After selecting your hardware type under "Choose Device", click "Choose OS" and scroll to the bottom to "Use custom".
Then select the .img.xz file you downloaded.
Select your microSD card with the "Choose Storage" button, and then click "Next".
You'll get a prompt asking "Use OS customization?" which is optional, recommended. Choose "Edit settings", and you can set your username and password, Wi-Fi credentials, and enable SSH login with a public key.
When you're done configuring settings, click "Save" and then "Yes" to confirm. Writing the image to the microSD card will take a few minutes. When it's done, insert the micro SD card into your pi, and power it on. Then, after waiting a few minutes for it to boot, you can access your Raspberry Pi over the network or through physically connected devices. The Raspberry Pi is now set up and ready to use.
Setting up your Code
The easiest way to set up your application is to start by cloning an existing Github repo that uses Groundlight. Here are a few examples:
- Garden Watcher: play a "dog barking" sound when an animal is in your garden
- Domestic Tranquility: help keep your kitchen clean by thanking people when they clean up
- Parking spot monitoring app in github
Or if you'd like to build something from scratch, we recommend you watch Tim's excellent video: a complete 18-minute tutorial on building applications for Groundlight's SDK. Note that this video assumes you have a fairly powerful computer - like a laptop, or a Raspberry Pi 4 or 5. We've found that Raspberry Pi Zero's struggle (read: crash) when using fancy modern editors like Visual Studio Code. We recommend installing the desktop version of the OS if you're going to follow this guide.
Our documentation at https://code.groundlight.ai is an excellent resource as well.

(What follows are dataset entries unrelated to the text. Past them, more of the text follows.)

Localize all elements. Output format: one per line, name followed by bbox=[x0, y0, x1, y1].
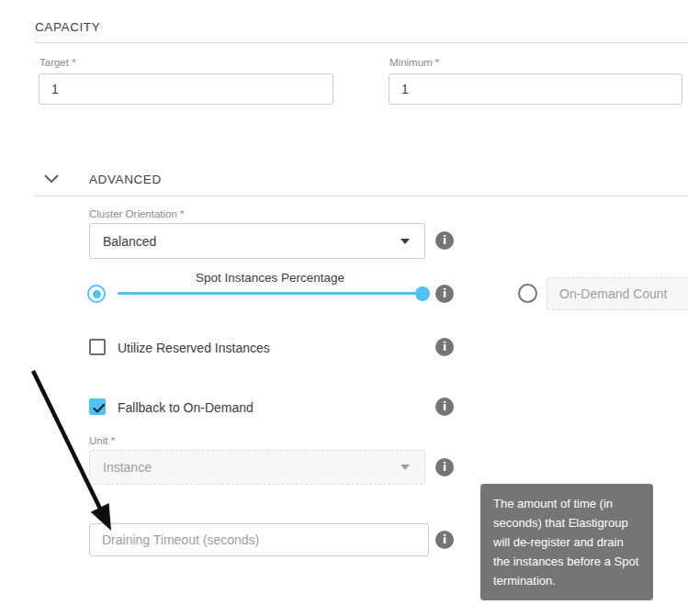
on-demand-count-input bbox=[547, 277, 688, 310]
minimum-input[interactable] bbox=[389, 73, 682, 105]
utilize-reserved-checkbox[interactable] bbox=[89, 339, 106, 355]
draining-timeout-input[interactable] bbox=[89, 523, 429, 556]
spot-percentage-label: Spot Instances Percentage bbox=[118, 271, 423, 285]
chevron-down-icon[interactable] bbox=[44, 174, 59, 184]
cluster-orientation-value: Balanced bbox=[103, 234, 156, 249]
unit-value: Instance bbox=[103, 460, 152, 475]
info-icon[interactable]: i bbox=[435, 531, 454, 549]
spot-percentage-slider-thumb[interactable] bbox=[415, 286, 430, 301]
checkmark-icon bbox=[91, 401, 107, 416]
cluster-orientation-label: Cluster Orientation * bbox=[89, 208, 185, 219]
info-icon[interactable]: i bbox=[435, 398, 454, 416]
advanced-divider bbox=[35, 196, 688, 196]
advanced-section-title: ADVANCED bbox=[89, 173, 162, 186]
caret-down-icon bbox=[400, 239, 410, 244]
draining-timeout-tooltip: The amount of time (in seconds) that Ela… bbox=[480, 484, 653, 600]
tooltip-text: The amount of time (in seconds) that Ela… bbox=[493, 497, 638, 588]
minimum-label: Minimum * bbox=[389, 57, 439, 68]
fallback-on-demand-label: Fallback to On-Demand bbox=[118, 400, 254, 415]
utilize-reserved-label: Utilize Reserved Instances bbox=[118, 341, 270, 355]
caret-down-icon bbox=[400, 465, 410, 470]
cluster-orientation-select[interactable]: Balanced bbox=[89, 223, 425, 259]
target-label: Target * bbox=[39, 57, 76, 68]
capacity-divider bbox=[35, 42, 688, 43]
info-icon[interactable]: i bbox=[435, 285, 454, 303]
capacity-section-title: CAPACITY bbox=[35, 20, 100, 34]
spot-percentage-radio[interactable] bbox=[87, 285, 106, 303]
target-input[interactable] bbox=[39, 73, 333, 105]
unit-label: Unit * bbox=[89, 435, 115, 446]
spot-percentage-slider-track[interactable] bbox=[118, 292, 423, 295]
on-demand-count-radio[interactable] bbox=[518, 284, 537, 303]
info-icon[interactable]: i bbox=[435, 231, 454, 250]
fallback-on-demand-checkbox[interactable] bbox=[89, 398, 106, 415]
unit-select: Instance bbox=[89, 450, 425, 485]
info-icon[interactable]: i bbox=[435, 458, 454, 476]
info-icon[interactable]: i bbox=[435, 338, 454, 356]
capacity-settings-page: CAPACITY Target * Minimum * ADVANCED Clu… bbox=[0, 0, 688, 616]
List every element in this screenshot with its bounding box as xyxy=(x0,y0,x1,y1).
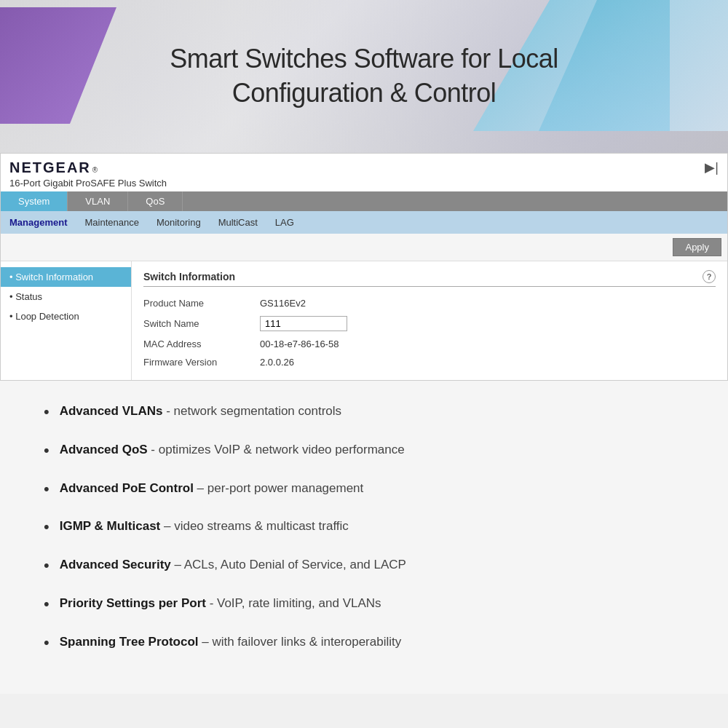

Maintenance of Your Detector
Once your detector is configured, visit https://dashboard.groundlight.ai to monitor its performance. You will see the latest images posted to the detector, and have an opportunity to provide Ground Truth labels needed to measure accuracy. (Without Ground Truth we can't know how well we're matching your intent, because natural language instructions are always ambiguous.)
Whenever your existing instructions are unclear, you will be prompted to improve the instructions by disambiguating edge cases, and labeling "Ground Truth" to guide both the ML process and the live cloud labelers.